What this task involves
Among the lines below, tally those holding the string "header" and give the total only.

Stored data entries
# # # # #
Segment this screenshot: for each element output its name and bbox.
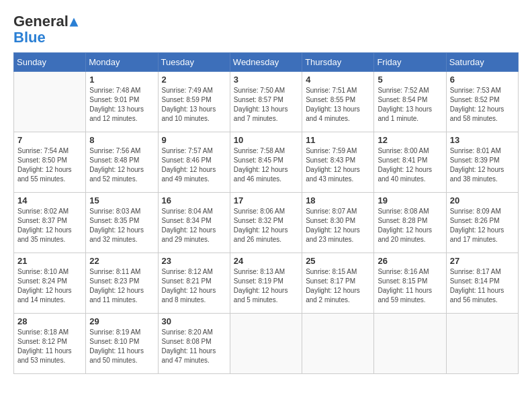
day-info: Sunrise: 7:49 AMSunset: 8:59 PMDaylight:… — [162, 86, 226, 124]
calendar-cell: 25Sunrise: 8:15 AMSunset: 8:17 PMDayligh… — [302, 253, 374, 314]
day-header-sunday: Sunday — [14, 53, 86, 72]
day-number: 23 — [162, 256, 226, 266]
calendar-cell: 6Sunrise: 7:53 AMSunset: 8:52 PMDaylight… — [446, 72, 518, 132]
day-number: 11 — [306, 135, 370, 145]
day-number: 19 — [378, 195, 442, 205]
day-info: Sunrise: 7:48 AMSunset: 9:01 PMDaylight:… — [89, 86, 154, 124]
day-header-friday: Friday — [374, 53, 446, 72]
calendar-cell: 22Sunrise: 8:11 AMSunset: 8:23 PMDayligh… — [86, 253, 158, 314]
calendar-cell: 27Sunrise: 8:17 AMSunset: 8:14 PMDayligh… — [446, 253, 518, 314]
day-number: 14 — [17, 195, 82, 205]
day-info: Sunrise: 8:13 AMSunset: 8:19 PMDaylight:… — [234, 267, 298, 305]
day-number: 27 — [450, 256, 515, 266]
day-number: 12 — [378, 135, 442, 145]
calendar-cell: 20Sunrise: 8:09 AMSunset: 8:26 PMDayligh… — [446, 193, 518, 253]
logo: General Blue — [13, 13, 79, 46]
svg-marker-0 — [70, 18, 79, 27]
calendar-cell: 7Sunrise: 7:54 AMSunset: 8:50 PMDaylight… — [14, 132, 86, 193]
day-header-thursday: Thursday — [302, 53, 374, 72]
day-info: Sunrise: 8:11 AMSunset: 8:23 PMDaylight:… — [89, 267, 154, 305]
calendar-cell — [14, 72, 86, 132]
day-info: Sunrise: 8:07 AMSunset: 8:30 PMDaylight:… — [306, 207, 370, 244]
calendar-cell: 26Sunrise: 8:16 AMSunset: 8:15 PMDayligh… — [374, 253, 446, 314]
day-number: 4 — [306, 75, 370, 85]
day-header-wednesday: Wednesday — [230, 53, 302, 72]
calendar-cell: 13Sunrise: 8:01 AMSunset: 8:39 PMDayligh… — [446, 132, 518, 193]
day-info: Sunrise: 8:15 AMSunset: 8:17 PMDaylight:… — [306, 267, 370, 305]
calendar-cell — [374, 314, 446, 374]
day-number: 20 — [450, 195, 515, 205]
calendar-cell: 16Sunrise: 8:04 AMSunset: 8:34 PMDayligh… — [158, 193, 230, 253]
day-info: Sunrise: 7:58 AMSunset: 8:45 PMDaylight:… — [234, 146, 298, 184]
day-header-saturday: Saturday — [446, 53, 518, 72]
day-number: 1 — [89, 75, 154, 85]
day-number: 24 — [234, 256, 298, 266]
day-info: Sunrise: 7:53 AMSunset: 8:52 PMDaylight:… — [450, 86, 515, 124]
calendar-cell: 12Sunrise: 8:00 AMSunset: 8:41 PMDayligh… — [374, 132, 446, 193]
day-info: Sunrise: 8:19 AMSunset: 8:10 PMDaylight:… — [89, 328, 154, 365]
day-info: Sunrise: 7:51 AMSunset: 8:55 PMDaylight:… — [306, 86, 370, 124]
day-number: 21 — [17, 256, 82, 266]
calendar-cell: 29Sunrise: 8:19 AMSunset: 8:10 PMDayligh… — [86, 314, 158, 374]
day-number: 16 — [162, 195, 226, 205]
calendar-cell: 14Sunrise: 8:02 AMSunset: 8:37 PMDayligh… — [14, 193, 86, 253]
day-number: 30 — [162, 316, 226, 326]
day-header-tuesday: Tuesday — [158, 53, 230, 72]
day-number: 18 — [306, 195, 370, 205]
calendar-week-row: 28Sunrise: 8:18 AMSunset: 8:12 PMDayligh… — [14, 314, 519, 374]
calendar-header-row: SundayMondayTuesdayWednesdayThursdayFrid… — [14, 53, 519, 72]
day-number: 29 — [89, 316, 154, 326]
calendar-week-row: 21Sunrise: 8:10 AMSunset: 8:24 PMDayligh… — [14, 253, 519, 314]
day-number: 8 — [89, 135, 154, 145]
day-number: 3 — [234, 75, 298, 85]
day-info: Sunrise: 8:02 AMSunset: 8:37 PMDaylight:… — [17, 207, 82, 244]
calendar-cell: 4Sunrise: 7:51 AMSunset: 8:55 PMDaylight… — [302, 72, 374, 132]
day-number: 13 — [450, 135, 515, 145]
day-info: Sunrise: 8:18 AMSunset: 8:12 PMDaylight:… — [17, 328, 82, 365]
calendar-cell: 30Sunrise: 8:20 AMSunset: 8:08 PMDayligh… — [158, 314, 230, 374]
day-info: Sunrise: 8:10 AMSunset: 8:24 PMDaylight:… — [17, 267, 82, 305]
calendar-cell: 17Sunrise: 8:06 AMSunset: 8:32 PMDayligh… — [230, 193, 302, 253]
calendar-cell: 23Sunrise: 8:12 AMSunset: 8:21 PMDayligh… — [158, 253, 230, 314]
calendar-cell — [230, 314, 302, 374]
day-number: 17 — [234, 195, 298, 205]
calendar-week-row: 7Sunrise: 7:54 AMSunset: 8:50 PMDaylight… — [14, 132, 519, 193]
day-number: 26 — [378, 256, 442, 266]
calendar-cell: 28Sunrise: 8:18 AMSunset: 8:12 PMDayligh… — [14, 314, 86, 374]
calendar-cell — [446, 314, 518, 374]
day-number: 9 — [162, 135, 226, 145]
day-info: Sunrise: 8:00 AMSunset: 8:41 PMDaylight:… — [378, 146, 442, 184]
day-info: Sunrise: 8:06 AMSunset: 8:32 PMDaylight:… — [234, 207, 298, 244]
calendar-cell: 1Sunrise: 7:48 AMSunset: 9:01 PMDaylight… — [86, 72, 158, 132]
day-info: Sunrise: 8:09 AMSunset: 8:26 PMDaylight:… — [450, 207, 515, 244]
day-info: Sunrise: 8:08 AMSunset: 8:28 PMDaylight:… — [378, 207, 442, 244]
calendar-week-row: 1Sunrise: 7:48 AMSunset: 9:01 PMDaylight… — [14, 72, 519, 132]
day-info: Sunrise: 7:57 AMSunset: 8:46 PMDaylight:… — [162, 146, 226, 184]
calendar-week-row: 14Sunrise: 8:02 AMSunset: 8:37 PMDayligh… — [14, 193, 519, 253]
calendar-cell: 11Sunrise: 7:59 AMSunset: 8:43 PMDayligh… — [302, 132, 374, 193]
day-info: Sunrise: 7:56 AMSunset: 8:48 PMDaylight:… — [89, 146, 154, 184]
day-info: Sunrise: 8:04 AMSunset: 8:34 PMDaylight:… — [162, 207, 226, 244]
day-info: Sunrise: 8:17 AMSunset: 8:14 PMDaylight:… — [450, 267, 515, 305]
day-number: 5 — [378, 75, 442, 85]
calendar-cell: 2Sunrise: 7:49 AMSunset: 8:59 PMDaylight… — [158, 72, 230, 132]
calendar-table: SundayMondayTuesdayWednesdayThursdayFrid… — [13, 52, 519, 374]
calendar-cell: 5Sunrise: 7:52 AMSunset: 8:54 PMDaylight… — [374, 72, 446, 132]
calendar-cell: 15Sunrise: 8:03 AMSunset: 8:35 PMDayligh… — [86, 193, 158, 253]
calendar-cell: 18Sunrise: 8:07 AMSunset: 8:30 PMDayligh… — [302, 193, 374, 253]
day-number: 7 — [17, 135, 82, 145]
day-info: Sunrise: 7:59 AMSunset: 8:43 PMDaylight:… — [306, 146, 370, 184]
page-header: General Blue — [13, 13, 519, 46]
calendar-cell: 19Sunrise: 8:08 AMSunset: 8:28 PMDayligh… — [374, 193, 446, 253]
day-number: 15 — [89, 195, 154, 205]
day-info: Sunrise: 8:12 AMSunset: 8:21 PMDaylight:… — [162, 267, 226, 305]
day-number: 6 — [450, 75, 515, 85]
calendar-cell: 24Sunrise: 8:13 AMSunset: 8:19 PMDayligh… — [230, 253, 302, 314]
day-info: Sunrise: 7:54 AMSunset: 8:50 PMDaylight:… — [17, 146, 82, 184]
logo-text: General Blue — [13, 13, 79, 46]
day-info: Sunrise: 8:03 AMSunset: 8:35 PMDaylight:… — [89, 207, 154, 244]
calendar-cell — [302, 314, 374, 374]
day-number: 25 — [306, 256, 370, 266]
day-number: 28 — [17, 316, 82, 326]
day-info: Sunrise: 7:50 AMSunset: 8:57 PMDaylight:… — [234, 86, 298, 124]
# # # # #
Solution below
8